Atlanta umschlingt Brahma ©Ingo Hoehn
Die Handlung wird nun ungemein komplexer, so dass ich an dieser Stelle nur grob weiter hierauf eingehen kann. Für die übrigen Rollen entscheidet sich Renggli für ausgeprägten Sprachgesang. Dieser bringt handfeste Komik ins Spiel wie bei dem gefiederten Menschen (Hubert Wild), der in dieser Rolle seine Counterlage und in seiner Rolle als Hund seinen Bariton einsetzt. Hubert Wild zu erleben, ist immer wieder ein großer Genuß. Seine Träume, einmal zu fliegen, werden erfüllt, weil Brahma die Vögel darum bittet, obwohl er sie zuvor nicht beschützen konnte. Sie wurde vom roten Baron (Vuyani Mlinde) gefangen genommen. Mit seinem Bass verhöhnt er alle. So kommt es wie es kommen muss, wenn seine Leibwächterin (Sarah Alexandra Hudarew) mit einer Pistole mit Schalldämpfer ihn erschießt, auch weil sie es einfach satthat, sich immer von ihrem Chef diskriminieren zu lassen. Ihr Gesang erinnert Hip Hop, auf den sich Renggli unter anderem beruft. So entkommt Brahma ein weiteres Mal einer Katastrophe. Ein weiteres Mal flieht Brahma nun mit der Leibwächterin in den Dschungel.

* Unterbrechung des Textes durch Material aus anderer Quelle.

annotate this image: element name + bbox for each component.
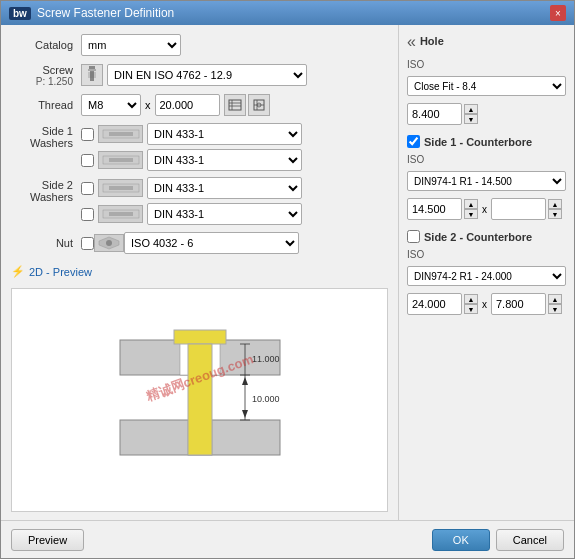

Zwischenzeitlich ist Brahma wieder zu Kräften gekommen, so dass die nicht mehr gefiederte Mensch und die sich versteckende Leibwächterin Brahma drängen, ihr noch junges Leben in der Stadt und Zivilisation zu suchen. Brahma lässt sich überreden und sucht das Haus des toten roten Barons, wo sie auf seinen nunmehr ohne seinen Vater hilflosen Sohn trifft, der ihr eine Tasche mit Geld gibt. So endet die Erzählung mit einem Anfang, den wir uns selbst weitererzählen können.
Das ganze Stück fesselt das Publikum in cineastischer Manier und so ist es auch großartig. Mehr bedarf es für einen guten aber auch nachdenklichen Abend nicht. Es gibt noch viele Möglichkeiten, das Stück sich anzuschauen. Es lohn sich wirklich und für jeden.